RECORDS SUPPLIED section start

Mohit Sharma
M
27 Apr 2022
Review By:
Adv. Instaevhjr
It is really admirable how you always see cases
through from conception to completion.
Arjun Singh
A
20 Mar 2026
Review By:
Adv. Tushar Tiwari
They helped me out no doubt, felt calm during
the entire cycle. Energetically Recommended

RECORDS SUPPLIED section end
RECORDS SUPPLIED section start

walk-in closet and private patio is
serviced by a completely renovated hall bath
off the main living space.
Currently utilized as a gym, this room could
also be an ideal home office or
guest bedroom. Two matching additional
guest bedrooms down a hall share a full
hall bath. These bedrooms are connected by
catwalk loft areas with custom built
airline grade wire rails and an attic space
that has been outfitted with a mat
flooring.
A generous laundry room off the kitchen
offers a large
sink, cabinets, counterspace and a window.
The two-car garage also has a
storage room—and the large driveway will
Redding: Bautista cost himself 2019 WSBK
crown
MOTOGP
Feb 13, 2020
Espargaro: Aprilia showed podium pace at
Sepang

RECORDS SUPPLIED section end
RECORDS SUPPLIED section start

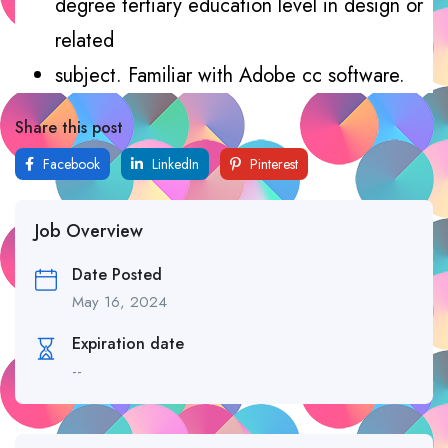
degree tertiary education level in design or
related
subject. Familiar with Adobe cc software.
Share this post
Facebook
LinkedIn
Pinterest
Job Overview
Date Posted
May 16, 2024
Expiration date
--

RECORDS SUPPLIED section end

(WORK TASK)
When a line above includes the word "guest", please list that line.

(RESPONSE TO THE EXERCISE)
guest bedroom. Two matching additional
guest bedrooms down a hall share a full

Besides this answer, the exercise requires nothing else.